Was GPT-4 trained on data that was acquired illegally? Or was it trained on data acquired legally that OpenAI didn't have the rights to redistribute? There is a difference. In the latter case, whether it counts as "stealing" would come down to whether or not GPT-4 counts as a derivative work, or some similar legal concept.
Scribd has lots of pdfs of books that are copyrighted. The Washington Post article mentions there are several other places it downloaded and scraped pdfs of copyrighted textbooks, etc
That's interesting to know, but that doesn't by itself imply that it's illegal.
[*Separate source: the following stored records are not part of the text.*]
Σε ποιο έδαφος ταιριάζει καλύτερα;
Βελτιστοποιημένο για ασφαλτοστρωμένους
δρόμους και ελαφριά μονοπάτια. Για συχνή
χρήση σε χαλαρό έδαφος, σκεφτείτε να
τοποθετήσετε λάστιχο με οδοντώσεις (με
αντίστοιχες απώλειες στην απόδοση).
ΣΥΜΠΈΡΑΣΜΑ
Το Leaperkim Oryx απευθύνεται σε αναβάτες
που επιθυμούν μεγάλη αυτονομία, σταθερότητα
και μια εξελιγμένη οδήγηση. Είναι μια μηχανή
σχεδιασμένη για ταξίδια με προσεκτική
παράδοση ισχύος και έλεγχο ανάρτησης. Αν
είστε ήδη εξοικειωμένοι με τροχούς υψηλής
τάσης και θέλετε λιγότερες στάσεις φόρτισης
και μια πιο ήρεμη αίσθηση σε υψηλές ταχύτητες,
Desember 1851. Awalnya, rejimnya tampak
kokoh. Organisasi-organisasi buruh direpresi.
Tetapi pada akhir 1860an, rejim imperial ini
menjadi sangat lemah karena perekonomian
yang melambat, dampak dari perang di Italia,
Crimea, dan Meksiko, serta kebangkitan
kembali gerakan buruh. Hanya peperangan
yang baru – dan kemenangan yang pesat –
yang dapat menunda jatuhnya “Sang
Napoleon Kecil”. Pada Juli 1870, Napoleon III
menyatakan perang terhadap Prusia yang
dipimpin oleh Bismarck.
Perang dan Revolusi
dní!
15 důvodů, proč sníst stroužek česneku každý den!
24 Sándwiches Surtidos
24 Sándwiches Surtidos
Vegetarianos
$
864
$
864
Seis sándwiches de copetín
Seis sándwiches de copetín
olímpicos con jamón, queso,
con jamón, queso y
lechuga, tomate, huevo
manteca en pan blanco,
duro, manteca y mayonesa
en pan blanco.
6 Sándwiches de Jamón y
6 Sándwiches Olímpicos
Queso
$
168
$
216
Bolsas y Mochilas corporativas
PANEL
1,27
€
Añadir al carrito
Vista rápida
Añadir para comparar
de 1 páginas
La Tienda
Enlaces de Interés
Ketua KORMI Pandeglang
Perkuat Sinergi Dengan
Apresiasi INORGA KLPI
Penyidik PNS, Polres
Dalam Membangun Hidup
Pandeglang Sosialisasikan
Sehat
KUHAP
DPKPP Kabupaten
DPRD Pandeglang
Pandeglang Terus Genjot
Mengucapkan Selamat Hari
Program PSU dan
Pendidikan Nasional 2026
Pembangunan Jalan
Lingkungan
For example, Google Books, which has massive amounts of scanned PDFs of copyrighted works, is considered fair use under US copyright law.
It's fair use if the work is "transformative". GPT-4 isn't publishing the content of the books, it's publishing a model derived from the entire corpus. I'm not a lawyer, but I think there's an argument that it is transformative.
It's correct that OpenAI isn't publishing any of the "stolen" content directly. But they "stole" it to make their service possible in the first place. Not distributing it themself doesn't make much difference than.
Just because someone can convert text to numbers doesn’t mean they have a right to the numbers. That’s like trying to own the emotion a book has on someone, or the things they see in mind when they read it.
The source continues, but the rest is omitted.